My parents have given me mountains of advice, suggested things to consider, and people to talk with, and encouraged me to pray and see the Lord as I make this weighty decision. But they have resisted the urge that I'm sure they feel to tell me what they think is the right decision, for which I am extremely grateful.

And it's hard sometimes. Having the answer handed to me on a silver platter would be easy, but it wouldn't be better. While I wouldn't be responsible if the decision were a bad one, but I also wouldn't grow and mature, nor experience the blessing of a wise decision. We have to make decisions every day of our lives, and my parents recognize that the only way we can learn to make decisions, is to make decisions.

Thanks Mom and Dad!

~Paul

Monday, August 11, 2014

A Shiny Sink

Sinks - We all have them.


Shiny, clean, spotless sinks - Most of us don't have them.

I just got home from work, and was greeted by a very clean kitchen. So when I was finished making my afternoon snack (carefully seasoned mashed potatoes), I almost threw the spatula into the sink. But then thought about all the work that someone in my family had done to get the sink to it's current sparkling condition. I felt ashamed that I, in my laziness, was about to toss a soiled utensil into it, marring it's pristine condition.

So I didn't. I grabbed the scrub brush, took literally less than 15 seconds to clean the spatula, and add it to the drying rack.

It's so much easier to keep a space clean once it's completely clean, because leaving the first item out is always the hardest. By not leaving my spent spatula in the sink, I helped keep the kitchen clean for that much longer. 

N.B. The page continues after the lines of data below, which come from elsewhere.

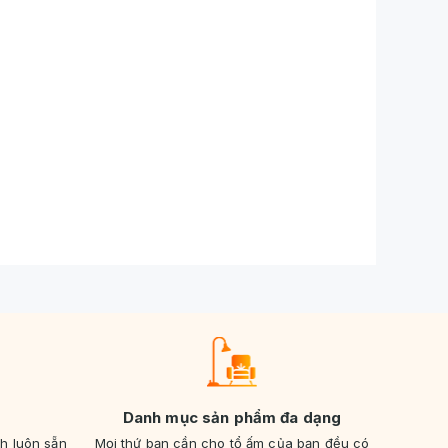
Danh mục sản phẩm đa dạng
nh luôn sẵn
Mọi thứ bạn cần cho tổ ấm của bạn đều có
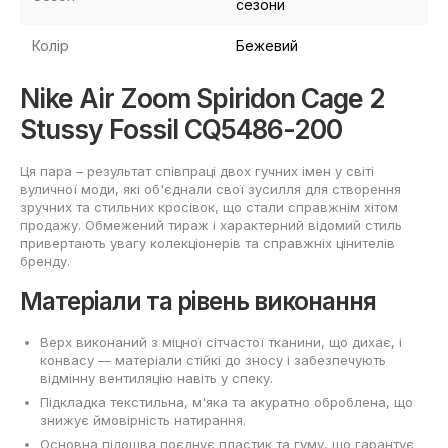
сезони
Колір
Бежевий
Nike Air Zoom Spiridon Cage 2
Stussy Fossil CQ5486-200
Ця пара – результат співпраці двох гучних імен у світі
вуличної моди, які об'єднали свої зусилля для створення
зручних та стильних кросівок, що стали справжнім хітом
продажу. Обмежений тираж і характерний відомий стиль
привертають увагу колекціонерів та справжніх цінителів
бренду.
Матеріали та рівень виконання
Верх виконаний з міцної сітчастої тканини, що дихає, і
конвасу — матеріали стійкі до зносу і забезпечують
відмінну вентиляцію навіть у спеку.
Підкладка текстильна, м'яка та акуратно оброблена, що
знижує ймовірність натирання.
Основна підошва поєднує пластик та гуму, що гарантує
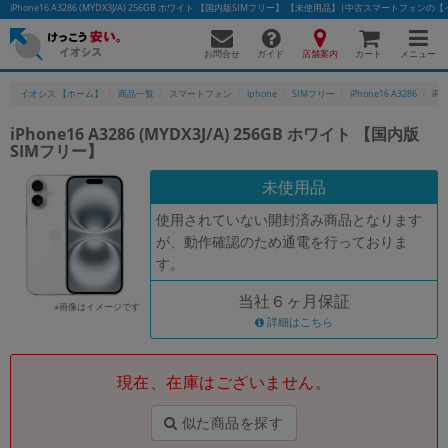
iPhone16 A3286 (MYDX3J/A) 256GB ホワイト 【国内版SIMフリー】 【未使用品】|中古スマートフォン
お問合せ
店舗案内
メニュー
ガイド
カート
イオシス 【ホーム】
商品一覧
スマートフォン
iphone
SIMフリー
iPhone16 A3286
iP
iPhone16 A3286 (MYDX3J/A) 256GB ホワイト 【国内版
SIMフリー】
かんたんパソコン検索に切り替える
未使用品
使用されていない開封済み商品となります
フリーワード
が、動作確認のため通電を行っておりま
す。
除外ワード
当社６ヶ月保証
人気の検索ワード：
Let's note
EliteBook
MacBook
※画像はイメージです
詳細はこちら
カテゴリー
商品ジャンルの絞り込み
「スマートフォン」「タブレット」など
現在、在庫はございません。
シリーズ
似た商品を探す
商品シリーズ名・ブランド名の絞り込み。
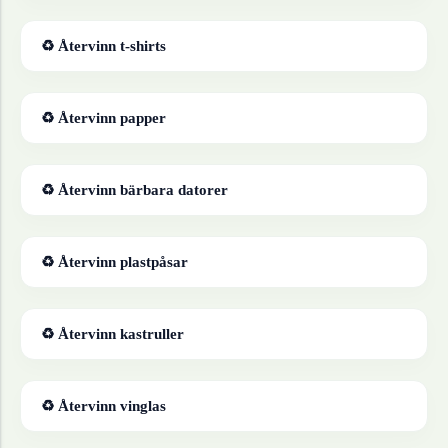
♻ Återvinn
t-shirts
♻ Återvinn
papper
♻ Återvinn
bärbara datorer
♻ Återvinn
plastpåsar
♻ Återvinn
kastruller
♻ Återvinn
vinglas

Hmmm, now perhaps I should clean my room, because it literally looks like a tornado went through it...

Wednesday, July 30, 2014

The Value of writing

A moment of terror flooded over me. I couldn't find them. I checked drawers, bags, all over my desktop, but they were nowhere to be found. But then I remembered that I had filed them all, safely next to my birthday cards from last year.

Phew.

That was a sigh of relief, I had found all of my birthday cards, and could commence writing my thank you notes, thanking each family who had taken an evening of their week to come celebrate with me the passage of yet another year that the Lord had granted to me. But being the distractible fellow that I often am, I sat at my desk and pondered the emotions of the last few minutes: concern, then panic, followed by hurried searching, and finally sweet relief as I found my treasures. All for some pieces of paper with only a few sentences penned on their smooth surfaces. But all were well spent emotions.

Long after the party is done, the money is spent, and the gifts are either lost, out grown (that one doesn't happen to me anymore) or worn out, I will still have the cards that people have given to me. Whether they were hastily written in the car on the way to the party - thoughts off the top of the author's head, or carefully formulated words of encouragement and wisdom written days in advance, I cherish them all. They show that those who penned them value their recipient enough to show their love and appreciation in old fashioned hand writing, long or short, in depth, profound, or a simple I love you.

Though they may not say we love you in so many words isn't that what birthday cards say? Words of Encouragement may not be my primary Love Language for showing love (and an area in which I need to grow), but it certainly is one that makes my heart rejoice. To know that others love me in ways that I know I don't deserve, it's almost too much joy to contain.

To all of you who have written to me, thank you. It means more to me than I can express.